Task description
Would you write out the data below exactly, with every line intact?
** Records supplied follows **
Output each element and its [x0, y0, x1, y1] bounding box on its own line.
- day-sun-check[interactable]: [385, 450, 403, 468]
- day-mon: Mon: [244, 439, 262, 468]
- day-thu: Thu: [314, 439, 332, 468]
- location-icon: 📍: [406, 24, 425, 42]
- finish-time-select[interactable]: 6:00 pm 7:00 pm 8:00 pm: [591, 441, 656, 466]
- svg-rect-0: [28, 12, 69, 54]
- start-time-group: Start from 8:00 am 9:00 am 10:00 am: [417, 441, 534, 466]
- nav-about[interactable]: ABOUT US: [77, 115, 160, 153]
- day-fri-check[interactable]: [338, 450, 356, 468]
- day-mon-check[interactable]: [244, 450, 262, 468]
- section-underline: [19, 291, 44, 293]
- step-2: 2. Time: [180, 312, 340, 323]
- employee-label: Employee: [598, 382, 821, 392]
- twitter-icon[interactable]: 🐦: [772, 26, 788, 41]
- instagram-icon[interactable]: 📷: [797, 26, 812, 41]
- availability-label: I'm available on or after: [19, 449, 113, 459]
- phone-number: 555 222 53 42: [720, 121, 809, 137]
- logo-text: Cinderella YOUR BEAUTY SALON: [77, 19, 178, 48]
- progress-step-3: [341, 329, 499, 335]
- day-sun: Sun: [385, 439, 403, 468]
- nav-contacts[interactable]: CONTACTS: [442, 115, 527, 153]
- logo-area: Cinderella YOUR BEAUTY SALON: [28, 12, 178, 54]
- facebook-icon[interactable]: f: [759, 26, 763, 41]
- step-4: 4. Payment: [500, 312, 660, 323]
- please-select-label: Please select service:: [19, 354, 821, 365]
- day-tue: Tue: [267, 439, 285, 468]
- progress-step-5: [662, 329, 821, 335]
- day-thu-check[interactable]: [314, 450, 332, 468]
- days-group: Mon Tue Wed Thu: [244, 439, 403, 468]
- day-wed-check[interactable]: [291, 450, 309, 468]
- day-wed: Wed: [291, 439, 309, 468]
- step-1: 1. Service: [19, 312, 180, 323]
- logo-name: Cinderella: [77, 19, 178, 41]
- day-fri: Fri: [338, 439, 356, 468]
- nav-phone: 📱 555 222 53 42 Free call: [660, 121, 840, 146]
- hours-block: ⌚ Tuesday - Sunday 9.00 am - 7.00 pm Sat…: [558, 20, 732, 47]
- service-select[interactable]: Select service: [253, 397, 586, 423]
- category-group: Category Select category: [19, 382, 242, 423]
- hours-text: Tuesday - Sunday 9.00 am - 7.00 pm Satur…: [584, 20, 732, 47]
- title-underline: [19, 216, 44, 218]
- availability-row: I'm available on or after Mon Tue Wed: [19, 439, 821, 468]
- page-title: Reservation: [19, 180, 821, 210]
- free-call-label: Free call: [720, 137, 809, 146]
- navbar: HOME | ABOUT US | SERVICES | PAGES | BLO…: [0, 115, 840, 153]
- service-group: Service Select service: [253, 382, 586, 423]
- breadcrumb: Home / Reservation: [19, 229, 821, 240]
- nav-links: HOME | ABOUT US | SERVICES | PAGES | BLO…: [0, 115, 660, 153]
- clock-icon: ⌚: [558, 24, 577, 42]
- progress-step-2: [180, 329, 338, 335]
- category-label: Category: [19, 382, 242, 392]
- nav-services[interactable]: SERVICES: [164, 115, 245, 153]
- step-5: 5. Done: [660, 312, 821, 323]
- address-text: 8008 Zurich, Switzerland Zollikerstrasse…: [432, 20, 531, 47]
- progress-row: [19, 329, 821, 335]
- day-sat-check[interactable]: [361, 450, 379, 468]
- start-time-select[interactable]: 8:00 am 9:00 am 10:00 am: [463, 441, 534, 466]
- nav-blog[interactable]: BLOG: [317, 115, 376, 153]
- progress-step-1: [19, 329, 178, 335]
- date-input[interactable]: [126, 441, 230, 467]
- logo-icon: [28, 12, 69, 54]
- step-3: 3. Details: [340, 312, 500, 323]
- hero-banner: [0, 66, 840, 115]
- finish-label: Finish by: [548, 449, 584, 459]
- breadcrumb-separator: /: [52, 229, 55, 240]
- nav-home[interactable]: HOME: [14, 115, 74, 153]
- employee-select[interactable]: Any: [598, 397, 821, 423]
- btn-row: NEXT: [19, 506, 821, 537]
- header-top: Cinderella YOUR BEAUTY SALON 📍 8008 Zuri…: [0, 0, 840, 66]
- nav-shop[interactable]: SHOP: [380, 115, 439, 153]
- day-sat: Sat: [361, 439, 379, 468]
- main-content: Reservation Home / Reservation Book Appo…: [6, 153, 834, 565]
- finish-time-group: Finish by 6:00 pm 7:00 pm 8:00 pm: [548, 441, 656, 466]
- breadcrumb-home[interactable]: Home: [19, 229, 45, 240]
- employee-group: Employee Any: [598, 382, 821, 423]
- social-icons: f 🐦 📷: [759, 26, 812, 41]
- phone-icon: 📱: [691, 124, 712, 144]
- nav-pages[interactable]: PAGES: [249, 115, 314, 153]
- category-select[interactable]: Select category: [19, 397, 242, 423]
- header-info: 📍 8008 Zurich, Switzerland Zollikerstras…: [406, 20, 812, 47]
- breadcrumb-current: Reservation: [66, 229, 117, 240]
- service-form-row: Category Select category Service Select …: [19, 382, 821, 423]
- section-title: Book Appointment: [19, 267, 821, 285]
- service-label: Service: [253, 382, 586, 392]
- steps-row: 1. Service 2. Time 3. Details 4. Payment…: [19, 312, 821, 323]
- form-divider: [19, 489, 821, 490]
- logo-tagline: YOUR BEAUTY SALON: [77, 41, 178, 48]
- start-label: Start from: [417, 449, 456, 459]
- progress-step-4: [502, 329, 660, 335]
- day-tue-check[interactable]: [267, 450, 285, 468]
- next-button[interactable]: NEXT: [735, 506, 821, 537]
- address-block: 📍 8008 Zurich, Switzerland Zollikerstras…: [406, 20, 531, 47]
** End of Records supplied **
Exercise output
Output each element and its [x0, y0, x1, y1] bounding box on its own line.
- day-sun-check[interactable]: [385, 450, 403, 468]
- day-mon: Mon: [244, 439, 262, 468]
- day-thu: Thu: [314, 439, 332, 468]
- location-icon: 📍: [406, 24, 425, 42]
- finish-time-select[interactable]: 6:00 pm 7:00 pm 8:00 pm: [591, 441, 656, 466]
- svg-rect-0: [28, 12, 69, 54]
- start-time-group: Start from 8:00 am 9:00 am 10:00 am: [417, 441, 534, 466]
- nav-about[interactable]: ABOUT US: [77, 115, 160, 153]
- day-fri-check[interactable]: [338, 450, 356, 468]
- day-mon-check[interactable]: [244, 450, 262, 468]
- section-underline: [19, 291, 44, 293]
- step-2: 2. Time: [180, 312, 340, 323]
- employee-label: Employee: [598, 382, 821, 392]
- twitter-icon[interactable]: 🐦: [772, 26, 788, 41]
- instagram-icon[interactable]: 📷: [797, 26, 812, 41]
- availability-label: I'm available on or after: [19, 449, 113, 459]
- phone-number: 555 222 53 42: [720, 121, 809, 137]
- logo-text: Cinderella YOUR BEAUTY SALON: [77, 19, 178, 48]
- progress-step-3: [341, 329, 499, 335]
- day-sun: Sun: [385, 439, 403, 468]
- nav-contacts[interactable]: CONTACTS: [442, 115, 527, 153]
- logo-area: Cinderella YOUR BEAUTY SALON: [28, 12, 178, 54]
- facebook-icon[interactable]: f: [759, 26, 763, 41]
- step-4: 4. Payment: [500, 312, 660, 323]
- please-select-label: Please select service:: [19, 354, 821, 365]
- day-tue: Tue: [267, 439, 285, 468]
- progress-step-5: [662, 329, 821, 335]
- day-thu-check[interactable]: [314, 450, 332, 468]
- days-group: Mon Tue Wed Thu: [244, 439, 403, 468]
- day-wed-check[interactable]: [291, 450, 309, 468]
- day-wed: Wed: [291, 439, 309, 468]
- step-1: 1. Service: [19, 312, 180, 323]
- logo-name: Cinderella: [77, 19, 178, 41]
- day-fri: Fri: [338, 439, 356, 468]
- nav-phone: 📱 555 222 53 42 Free call: [660, 121, 840, 146]
- hours-block: ⌚ Tuesday - Sunday 9.00 am - 7.00 pm Sat…: [558, 20, 732, 47]
- service-select[interactable]: Select service: [253, 397, 586, 423]
- category-group: Category Select category: [19, 382, 242, 423]
- hours-text: Tuesday - Sunday 9.00 am - 7.00 pm Satur…: [584, 20, 732, 47]
- title-underline: [19, 216, 44, 218]
- availability-row: I'm available on or after Mon Tue Wed: [19, 439, 821, 468]
- page-title: Reservation: [19, 180, 821, 210]
- free-call-label: Free call: [720, 137, 809, 146]
- navbar: HOME | ABOUT US | SERVICES | PAGES | BLO…: [0, 115, 840, 153]
- service-group: Service Select service: [253, 382, 586, 423]
- breadcrumb: Home / Reservation: [19, 229, 821, 240]
- nav-links: HOME | ABOUT US | SERVICES | PAGES | BLO…: [0, 115, 660, 153]
- clock-icon: ⌚: [558, 24, 577, 42]
- progress-step-2: [180, 329, 338, 335]
- category-label: Category: [19, 382, 242, 392]
- nav-services[interactable]: SERVICES: [164, 115, 245, 153]
- step-5: 5. Done: [660, 312, 821, 323]
- address-text: 8008 Zurich, Switzerland Zollikerstrasse…: [432, 20, 531, 47]
- progress-row: [19, 329, 821, 335]
- day-sat-check[interactable]: [361, 450, 379, 468]
- start-time-select[interactable]: 8:00 am 9:00 am 10:00 am: [463, 441, 534, 466]
- nav-blog[interactable]: BLOG: [317, 115, 376, 153]
- progress-step-1: [19, 329, 178, 335]
- date-input[interactable]: [126, 441, 230, 467]
- logo-icon: [28, 12, 69, 54]
- step-3: 3. Details: [340, 312, 500, 323]
- hero-banner: [0, 66, 840, 115]
- finish-label: Finish by: [548, 449, 584, 459]
- breadcrumb-separator: /: [52, 229, 55, 240]
- nav-home[interactable]: HOME: [14, 115, 74, 153]
- employee-select[interactable]: Any: [598, 397, 821, 423]
- btn-row: NEXT: [19, 506, 821, 537]
- header-top: Cinderella YOUR BEAUTY SALON 📍 8008 Zuri…: [0, 0, 840, 66]
- nav-shop[interactable]: SHOP: [380, 115, 439, 153]
- day-sat: Sat: [361, 439, 379, 468]
- main-content: Reservation Home / Reservation Book Appo…: [6, 153, 834, 565]
- finish-time-group: Finish by 6:00 pm 7:00 pm 8:00 pm: [548, 441, 656, 466]
- breadcrumb-home[interactable]: Home: [19, 229, 45, 240]
- employee-group: Employee Any: [598, 382, 821, 423]
- social-icons: f 🐦 📷: [759, 26, 812, 41]
- phone-icon: 📱: [691, 124, 712, 144]
- nav-pages[interactable]: PAGES: [249, 115, 314, 153]
- category-select[interactable]: Select category: [19, 397, 242, 423]
- header-info: 📍 8008 Zurich, Switzerland Zollikerstras…: [406, 20, 812, 47]
- breadcrumb-current: Reservation: [66, 229, 117, 240]
- service-form-row: Category Select category Service Select …: [19, 382, 821, 423]
- section-title: Book Appointment: [19, 267, 821, 285]
- service-label: Service: [253, 382, 586, 392]
- steps-row: 1. Service 2. Time 3. Details 4. Payment…: [19, 312, 821, 323]
- form-divider: [19, 489, 821, 490]
- logo-tagline: YOUR BEAUTY SALON: [77, 41, 178, 48]
- start-label: Start from: [417, 449, 456, 459]
- progress-step-4: [502, 329, 660, 335]
- day-tue-check[interactable]: [267, 450, 285, 468]
- next-button[interactable]: NEXT: [735, 506, 821, 537]
- address-block: 📍 8008 Zurich, Switzerland Zollikerstras…: [406, 20, 531, 47]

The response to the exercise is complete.